Le document publié par le Sénat trace également les perspectives des politiques publiques kanak, dans un chapitre intitulé « Champs des politiques publiques et plan d’actions ».

Les champs des politiques publiques dans lequel s’inscrit le plan d’actions sont au nombre de trois.

(Les travaux références sont : la situation du peuple kanak et le rapport de James Anaya ANAYA, le grand palabre de 1995, le rapport sur la jeunesse, le rapport sur le foncier, le rapport sur les institutions coutumières administration de 2009, la Charte et la synthèse finale de décembre 2013)

CHAMP I-) Le peuple autochtone Kanak- clans, chefferies, districts et assemblée du peuple kanak

Action 1 PPIK-) - La politique de réconciliation et de réhabilitation mémorielle

Action2-PPIK) - COMMUNICATIONS –INFORMATIONS -

Action 3-PPIK) - La restructuration des autorités coutumières et la légitimité coutumière

Action 4-PPIK) - La jeunesse Kanak

Action 5- PPIK) – L’évolution des pratiques et des us et coutumes

Action 6-PPIK) - développement économique social

Action 7-PPIK) - La coopération avec les peuples frères de la Mélanésie, de la Polynésie et du monde

CHAMP II-) La gouvernance, le droit coutumier et le pluralisme juridique au niveau institutionnel –

Action 8-PPIK)-La réforme de administration des affaires coutumières

Action 9-PPIK) - La gouvernance et la place de la légitimité coutumière dans la gestion des affaires du pays.

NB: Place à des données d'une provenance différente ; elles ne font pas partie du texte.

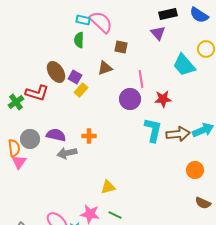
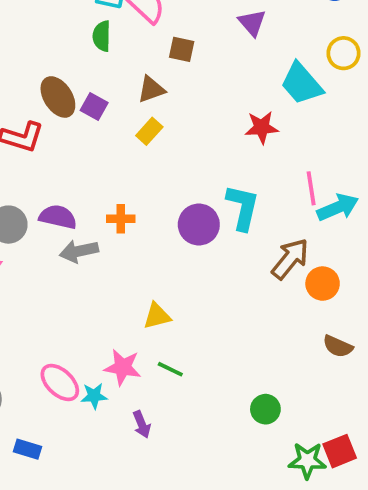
pink line: (141, 79) -> (311, 188), moved
yellow rectangle: (81, 90) -> (149, 131), moved
purple circle: (130, 99) -> (199, 225), moved
red star: (163, 99) -> (262, 127), moved
brown arrow: (178, 134) -> (290, 259), moved, turned -45

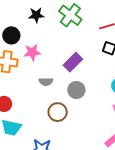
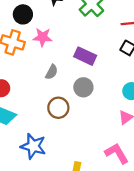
purple rectangle: (73, 62) -> (85, 56), turned 60
gray semicircle: (46, 82) -> (52, 72), turned -72

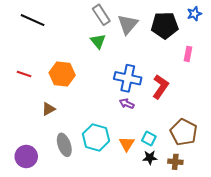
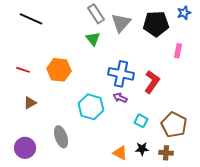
brown triangle: (48, 109) -> (30, 103), moved
cyan hexagon: (96, 137) -> (91, 107), moved
cyan square: (149, 139) -> (141, 121), moved
orange triangle: (127, 144) -> (120, 153), moved, turned -35

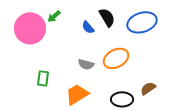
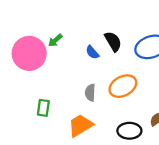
gray semicircle: (86, 64) -> (90, 93), turned 77

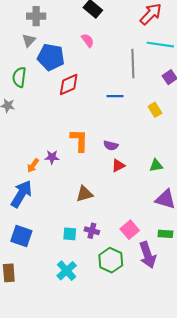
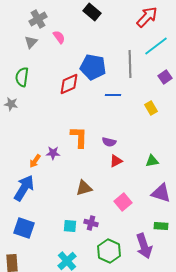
gray cross: (36, 16) -> (38, 19), turned -30
pink semicircle: (88, 40) -> (59, 37), moved
cyan line: (160, 45) -> (156, 46), turned -45
blue pentagon: (51, 57) -> (93, 67), moved
pink square: (130, 230) -> (123, 202), moved

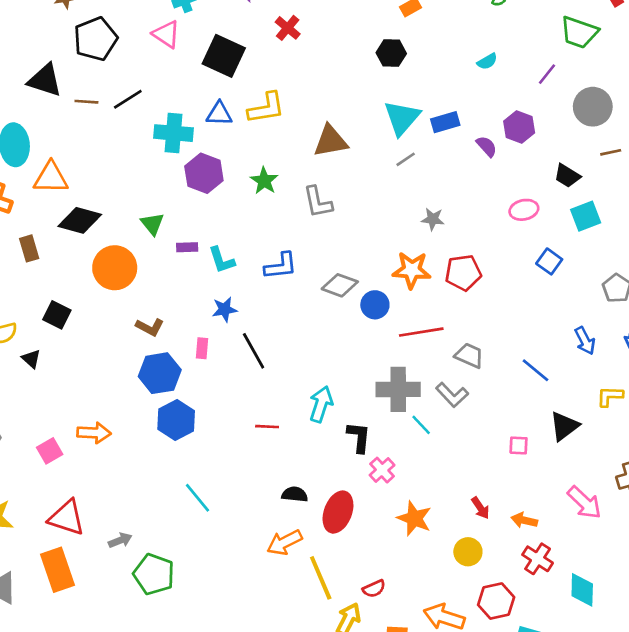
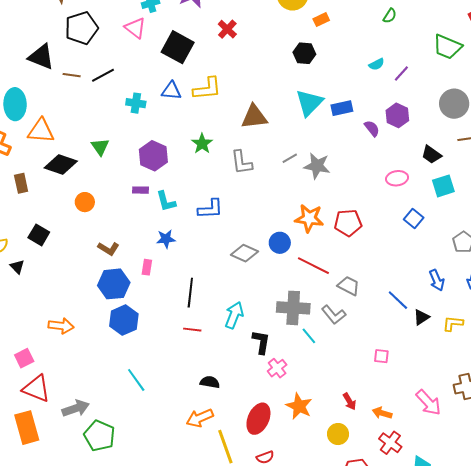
purple line: (547, 74) -> (401, 74), moved
cyan cross: (173, 133) -> (136, 103), size x0.7
gray line: (406, 159) -> (290, 158), moved
purple hexagon: (204, 173) -> (153, 156), moved
gray star: (433, 219) -> (317, 166), moved, size x1.5
green triangle: (152, 224) -> (100, 147), moved
orange circle: (115, 268) -> (85, 202), size x0.6
gray diamond: (340, 285) -> (245, 253), moved
red line: (421, 332) -> (313, 266), turned 32
black line: (254, 351) -> (190, 293), moved, turned 32
black triangle: (564, 426) -> (421, 317), moved, size x0.7
pink square: (50, 451) -> (24, 358), moved
red ellipse: (338, 512) -> (258, 419), moved
gray arrow: (120, 540) -> (76, 408), size x1.5

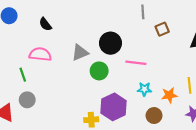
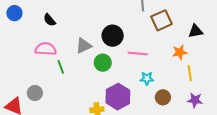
brown square: (162, 29) -> (162, 20), size x1.5
green line: (23, 75) -> (61, 67), moved
orange star: (169, 95) -> (180, 52), moved
brown circle: (154, 116) -> (163, 97), moved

Relations Chefferies/communes et provinces.

Action 10-PPIK-) Les politiques juridiques et l’organisation judiciaire et juridictionnelle

CHAMP III-) Les Terres et les Ressources & Culture, langues et éducation

A) Les Politique des Ressources Naturelles, de gestion des terres, protection des savoirs traditionnelles et de la biodiversité

Action 11-PPIK)- Les Terres

Action 12-PPIK) La protection des savoirs traditionnels et des ressources des pays kanaks

B- Les politiques culturelles, identitaires et d’éducation

Action 13-PPIK) - Les langues et l’enseignement

Action 14-PPIK) – La formation et l’emploi- le rééquilibrage au niveau de la prise de responsabilité par les autochtones kanak

a) Au niveau sociétal, il y a un chantier énorme, gigantesque à réaliser, dans un délai très court !

En partant de son approche sociétale globalisante et en écho à ce qui se juge dans les juridictions coutumières, le sénat coutumier soulève les interrogations suivantes : mais où en est le droit coutumier kanak aujourd’hui ? Car il y a un droit oral mais ce droit est en train d’être écrit à ce niveau avec les jurisprudences de la juridiction coutumière, qu’il s’agisse du statut des enfants, des familles et des héritages.

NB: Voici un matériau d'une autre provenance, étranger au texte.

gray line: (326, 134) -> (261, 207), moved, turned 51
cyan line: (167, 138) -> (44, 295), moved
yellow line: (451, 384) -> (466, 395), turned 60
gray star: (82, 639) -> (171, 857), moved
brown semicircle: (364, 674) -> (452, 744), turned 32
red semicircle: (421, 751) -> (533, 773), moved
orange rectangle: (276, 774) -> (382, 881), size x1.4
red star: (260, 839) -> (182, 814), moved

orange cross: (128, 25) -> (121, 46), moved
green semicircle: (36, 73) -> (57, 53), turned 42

Par ailleurs, le droit n’est intéressant que si le peuple kanak s’organise pour se structurer et se prendre en charge pour mieux l’appliquer.

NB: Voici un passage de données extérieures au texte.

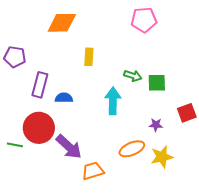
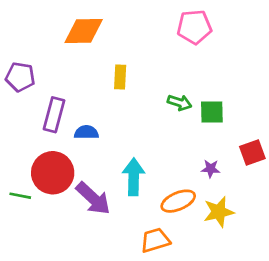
cyan arrow: (113, 101) -> (134, 177), moved
orange trapezoid: (93, 171) -> (155, 240), moved

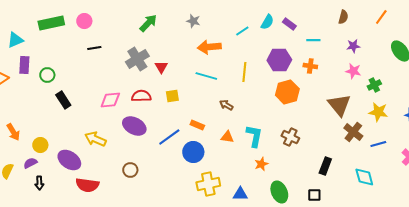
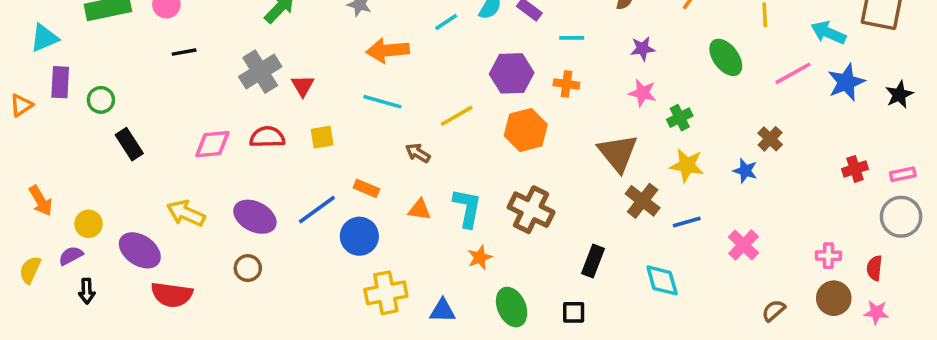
yellow line: (244, 72) -> (457, 116), moved, turned 54
purple ellipse: (134, 126) -> (255, 217), moved
brown cross: (290, 137) -> (531, 210), size x1.4

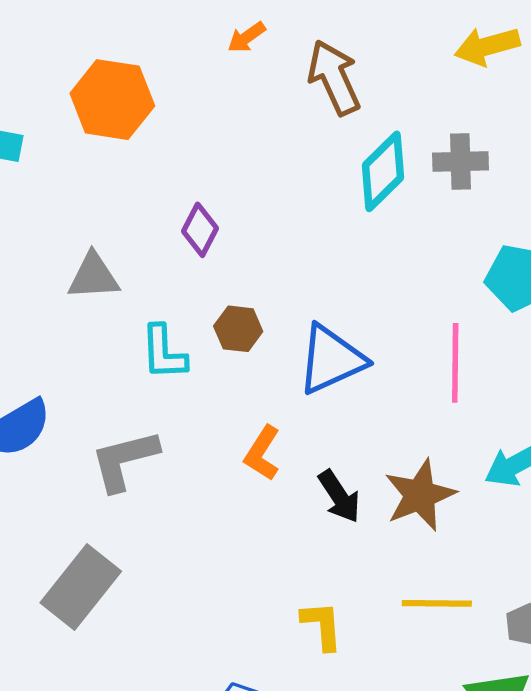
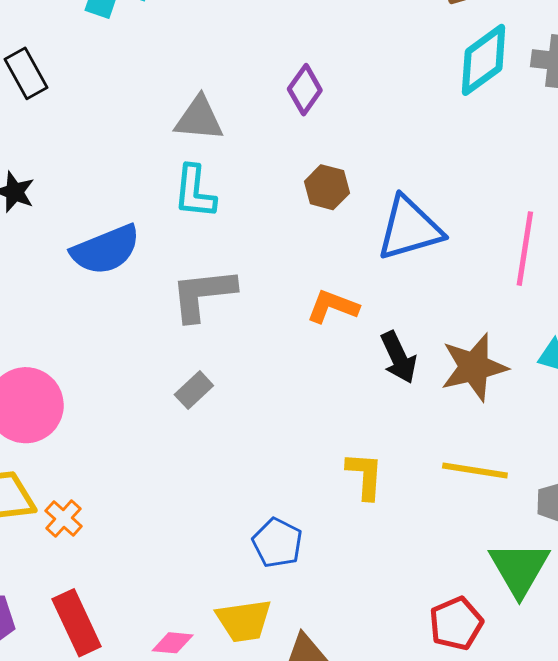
cyan L-shape: (164, 352) -> (195, 192), moved
orange L-shape: (262, 453) -> (333, 307), turned 70
gray rectangle: (81, 587) -> (194, 390), moved, size x0.5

C’est le travail fourni par les institutions coutumières, pour traiter les questions, les problèmes et clarifier ce que le monde coutumier veut pour ses enfants et son pays.

b) Il faut en permanence insuffler une dynamique positive et valorisante !

Les différents Congrès du pays kanak, de Mouli en août 2009, de Belep en 2008 ou de Canala en 2007, ont à juste titre affirmé au vu des dits enjeux de société et des attentes de la très forte et jeune population autochtone, que la question des moyens devient cruciale et doit être résolue pour pouvoir aller plus vite et plus loin en référence à ce qui a été fait durant les 10 premières années de l’Accord de Nouméa.

Cela passe par l’autonomie de gestion qui doit être reconnue aux Sénat et Conseils Coutumiers. Le Sénat Coutumier, deuxième institution de la Nouvelle Calédonie selon la loi organique doit pouvoir gérer ses moyens budgétaires, ses opérations, nommer aux emplois, d’une manière indépendante et ne pouvoir rendre compte que sur le plan de la légalité de ses actes.

Il doit y avoir une seule administration pour les institutions coutumières et tout ce qui relève de l’identité kanak. Elle doit être centralisée pour permettre une plus grande solidarité et un fonctionnement homogène et efficace sur l’ensemble du pays.

Elle doit être centralisée pour permettre de répondre collectivement aux nombreux défis et enjeux, parmi lesquels, les questions de la restructuration des clans et chefferies, la gestion du cadastre coutumier et des terres, les actes coutumiers, les conflits en milieu coutumier, les questions portant sur la place des jeunes et des femmes.

Elle doit être centralisée pour permettre de développer de vraies synergies avec les autres institutions.

c) Inscrire dans un processus d’émancipation instaurant une démocratie participative et la nouvelle gouvernance

Nous pensons en premier lieu que la prise en compte effective des institutions coutumières prévues par l’accord de Nouméa, est le passage obligé pour aller plus loin dans la démocratie participative et dans la démocratie tout court dans un contexte de décolonisation ou post colonial.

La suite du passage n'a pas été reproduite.